Brutkasten für Kreative „Rotterdam ist nicht typisch holländisch“, sagt Kim Heinen vom Tourismusbüro Rotterdam Partners. „Es ist ein Ort, an dem nach dem Zweiten Weltkrieg viel Platz war, um neue Ansätze auszuprobieren.“ So sei Schönes und Hässliches nebeneinander entstanden. „Diese Collage macht es so spannend.“ Die Kunsthistorikerin Nina Swaep hat die Facetten der Stadt im Reiseführer „100 Prozent Rotterdam“ zusammengestellt – über drei unterschiedliche Rundgänge können Touristen Swaeps Heimat erkunden. Sie stoßen dabei auch auf Gebäude wie den Schieblock – ein Betonkasten aus dem Jahre 1959. Der Bau wird wohl irgendwann abgerissen, in der Zwischenzeit dient er als Brutkasten für Kreative, ein Arbeitsplatz und Treffpunkt für Pioniere, die sich auf verschiedenste Weise mit Stadtentwicklung auseinandersetzen. Im „Warenhaus Groos“ verkaufen einheimische Künstler ihre Artikel, im rückwärtigen Bereich ist ein Biergarten, der nachts überquillt von jungen Partygängern. Auf dem Dach des Schieblock pflanzen die Mieter Gemüse für den Verkauf an, halten sich ein Bienenvolk. Wer auf cooles Design steht, ist in Rotterdam ebenfalls richtig. Im Vintageladen „Dearhunter“ am Eendrachtsweg etwa. Kleidungsstücke – meist aus den 70er und 80er Jahren – sind nach Farbe und Aufdruck geordnet. Betsy Palmer an der Ausgehmeile Witte de Withstraat ist der Laden für alle, die sich für auffälliges Schuhwerk begeistern. Nach der Shoppingtour kann man einkehren in einer der zahlreichen Bars entlang der pulsierenden Straße – zum Beispiel im „Nieuw Rotterdams Café“ oder im „De Witte Aap“ – „Weißer Affe“. Nina Swaep schwärmt: „Rotterdam pulsiert. Die Stadt ist einfach immer in Bewegung.“

Die Hotelkette Nhow im De Rotterdam setzt auch im Inneren auf Design.

Alt und neu, schön und heruntergekommen nebeneinander: Das macht Rotterdam so spannend.

Reisetipps Man kann die City auch joggend erkunden. Entlang der Maas gibt es gut ausgebaute Pfade für Radler und Fußgänger. Ein Ziel: die SS Rotterdam. Das ehemalige Kreuzfahrtschiff, das jetzt als Hotel dient, hat auf der Halbinsel Katendrecht zwischen Maashafen und Rheinhafen geankert.
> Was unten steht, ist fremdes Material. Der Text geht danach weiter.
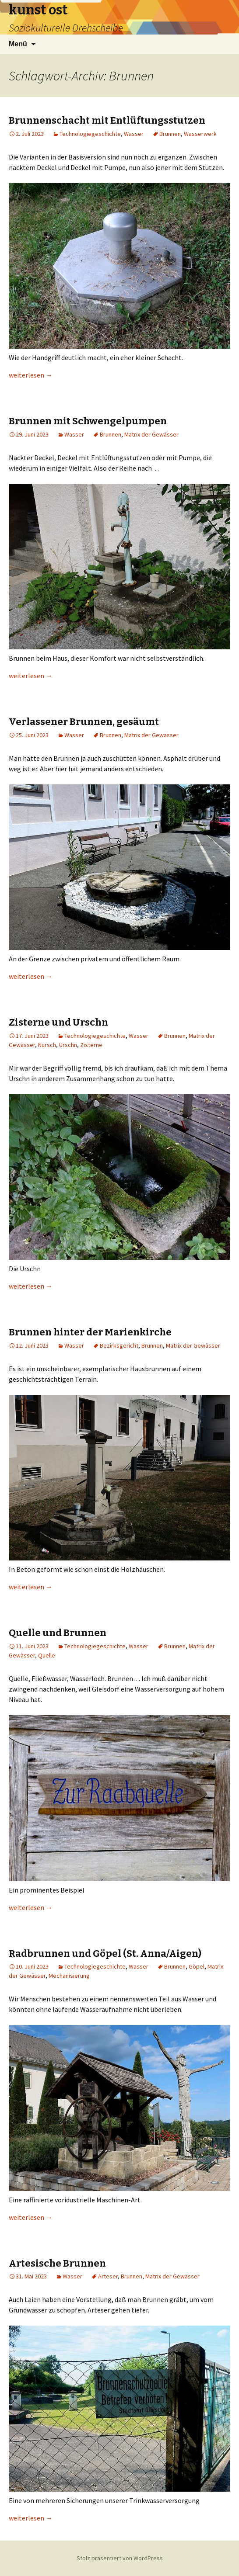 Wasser (134, 134)
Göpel (196, 1966)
Auch am Abend lohnt sich ein Besuch des ehemaligen Seemannviertels. Coole Bars haben sich in den Lagerhallen angesiedelt – etwa die Posse Espressobar, in der es auch tolles Essen gibt. Die meisten Kneipen öffnen erst ab mittwochs. Infos im Netz: https://de.rotterdam.info

Ein Wahrzeichen der Stadt ist die Erasmusbrücke über die Maas.

Nina Swaep hat über ihre Heimat geschrieben.